Орландо отсчитал сто двенадцать ступеней. Потом они вошли в помещение со многими дверьми. Хасим ударил в гонг.
Они подождали несколько секунд, а затем ступили в полукруглую залу шириной в двадцать двойных шагов. У противоположной стены в камине горел огонь. Перед ним спиной к огню на высоком диване сидел человек. На его лицо падала густая тень, в то время как Орандо и Хасима освещал яркий свет. Старец подал знак Хасиму удалиться. Тот согнулся в поклоне и сказал:
-Да пребудут с тобой мир и милость Аллаха.

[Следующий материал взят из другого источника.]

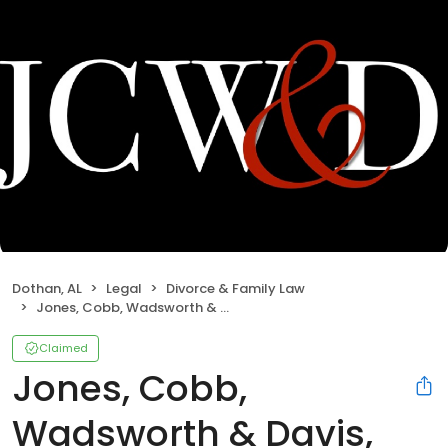
Dothan, AL
Legal
Divorce & Family Law
Jones, Cobb, Wadsworth & Davis, LLC
Claimed
Jones, Cobb,
Wadsworth & Davis,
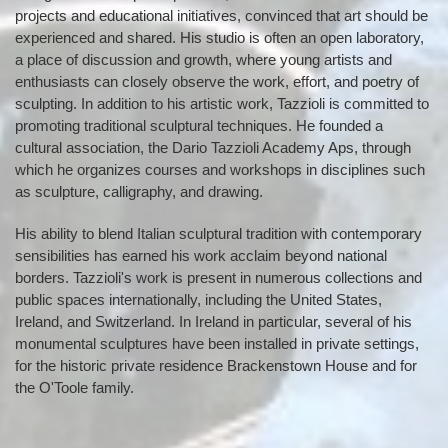
projects and educational initiatives, convinced that art should be
experienced and shared. His studio is often an open laboratory,
a place of discussion and growth, where young artists and
enthusiasts can closely observe the work, effort, and poetry of
sculpting. In addition to his artistic work, Tazzioli is committed to
promoting traditional sculptural techniques. He founded a
cultural association, the Dario Tazzioli Academy Aps, through
which he organizes courses and workshops in disciplines such
as sculpture, calligraphy, and drawing.
His ability to blend Italian sculptural tradition with contemporary
sensibilities has earned his work acclaim beyond national
borders. Tazzioli's work is present in numerous collections and
public spaces internationally, including the United States,
Ireland, and Switzerland. In Ireland in particular, several of his
monumental sculptures have been installed in private settings,
for the historic private residence Brackenstown House and for
the O'Toole family.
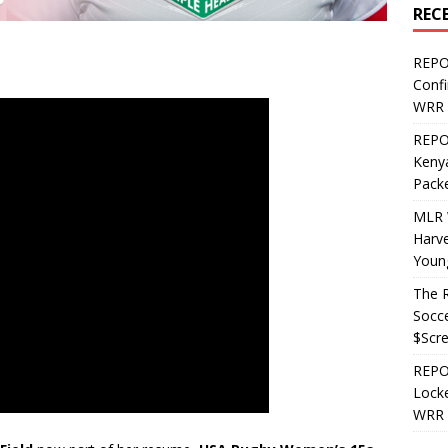
REC
REPO
Confi
WRR 
REPOS
Kenya
Pack
MLR 
Harv
Youn
The R
Socce
$Scr
REPOS
Locke
WRR 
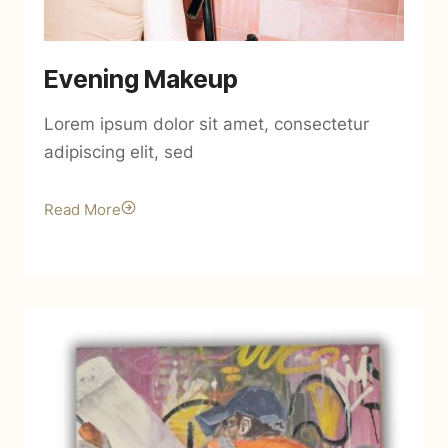
Evening Makeup
Lorem ipsum dolor sit amet, consectetur
adipiscing elit, sed
Read More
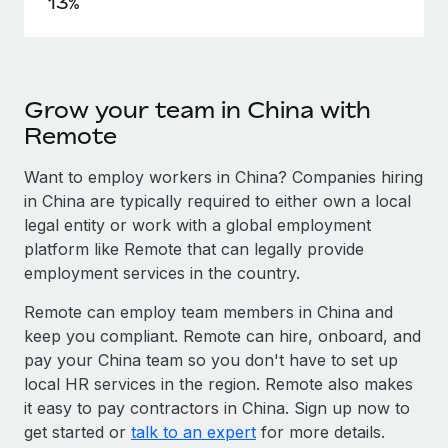
13%
Grow your team in China with
Remote
Want to employ workers in China? Companies hiring
in China are typically required to either own a local
legal entity or work with a global employment
platform like Remote that can legally provide
employment services in the country.
Remote can employ team members in China and
keep you compliant. Remote can hire, onboard, and
pay your China team so you don't have to set up
local HR services in the region. Remote also makes
it easy to pay contractors in China. Sign up now to
get started or
talk to an expert
for more details.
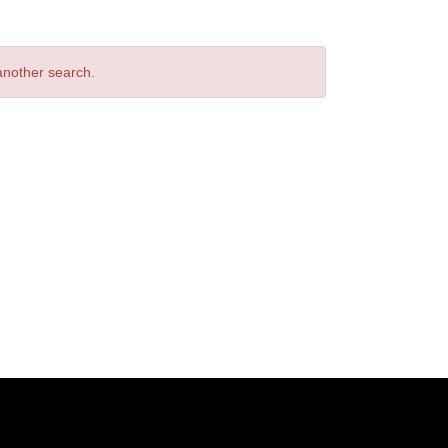
 another search.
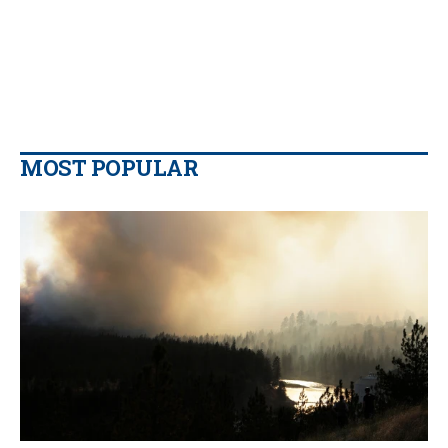
MOST POPULAR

- Подойди, – велел Орландо Каим. Они вышли на террасу на крыше. Окруженные зубцами стены вертикально уходили в землю. Свет месяца был так ярок, что фигуры людей отбрасывали четкие тени. Иссушенное лицо Старца в белом свете ночи казалось высеченным из гранита. Глубоко впавшие глаза. Орландо затрепетал перед их гипнотизирующей силой.
- Ты говоришь по-арабски, словно это язык твоей матери.
-Так оно и есть. Моя мать говорила по-арабски. В ее жилах текла кровь Омейядов.
- Голос ли крови заставил тебя прийти к нам?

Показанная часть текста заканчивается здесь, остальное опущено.